Because of the film's special feeling for the natural world, the progression
of the relationship between the two main characters is as real, and
inevitable, as the changes in the seasons. The picture is never boring
- it transported me to its world with seeming effortlessness, my mind
absorbed in its calm regard for human beings' essential goodness.
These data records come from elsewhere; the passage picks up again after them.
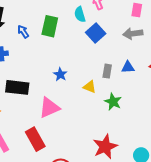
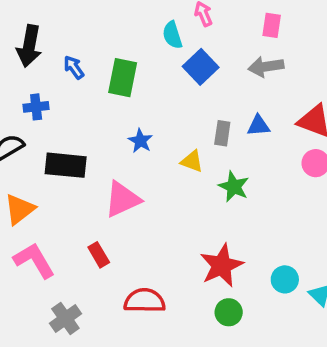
green rectangle: (50, 26) -> (123, 78), moved
red rectangle: (35, 139) -> (99, 255), size x0.6

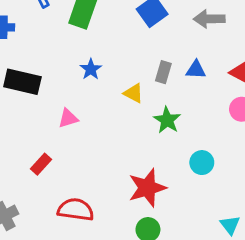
pink triangle: (122, 199) -> (68, 118), size x0.6
red rectangle: (99, 255) -> (41, 164), turned 65
cyan circle: (285, 279) -> (202, 163), moved

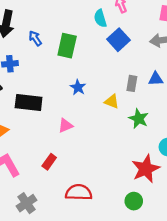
red star: (147, 188) -> (146, 169), moved

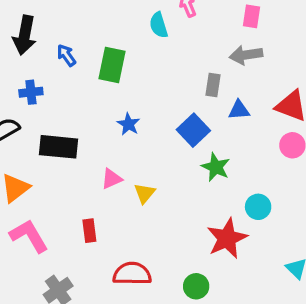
blue square: (118, 40) -> (193, 130), moved
gray rectangle: (132, 83) -> (213, 85), moved
yellow triangle: (112, 102) -> (144, 193), moved, turned 49
red rectangle: (49, 162) -> (89, 231), turned -42
green circle: (134, 201) -> (196, 286), moved

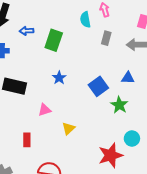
blue arrow: (66, 55) -> (27, 31), turned -64
gray rectangle: (213, 85) -> (106, 38), moved
green star: (216, 167) -> (119, 105), moved
yellow triangle: (144, 193) -> (68, 128), moved

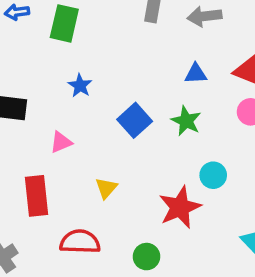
blue square: (98, 86) -> (135, 120), moved
yellow triangle: (68, 128) -> (106, 188), moved
red rectangle: (27, 140) -> (36, 196), size x1.6

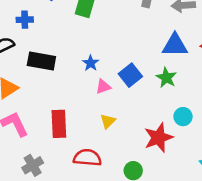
blue triangle: (196, 74) -> (175, 45), size x1.6
blue star: (80, 86) -> (91, 63), moved
pink triangle: (61, 142) -> (103, 87), moved

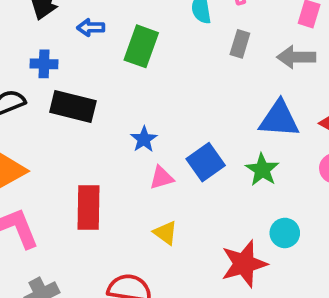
black rectangle: (41, 61) -> (73, 107), moved
yellow triangle: (108, 121) -> (165, 233), turned -42
red rectangle: (59, 124) -> (89, 208), moved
It is interesting that this film, the only one by Kurosawa that does
not employ Japanese settings or actors, has none of the emotional turbulence
that has so often been a feature in his work. Perhaps the Japanese and
Russian temperaments, if I can generalize in such a way, differ fundamentally
in their expression. I imagine, too, that the director's physical distance
from his homeland created an artistic distance from the material that
helped, rather than hindered, his creative force. For whatever reason,
the movie demonstrates that Kurosawa's genius was not confined to national
Dersu Uzala shifts to the world of civilization in its final
section, evoking sadness for what, it now seems, we have all lost. But
even then, Kurosawa's gaze is steady and serene, without anger, the
film's wisdom one with that of Dersu. This movie is a treasure, a spiritual
legacy from one of the all-time masters of the art.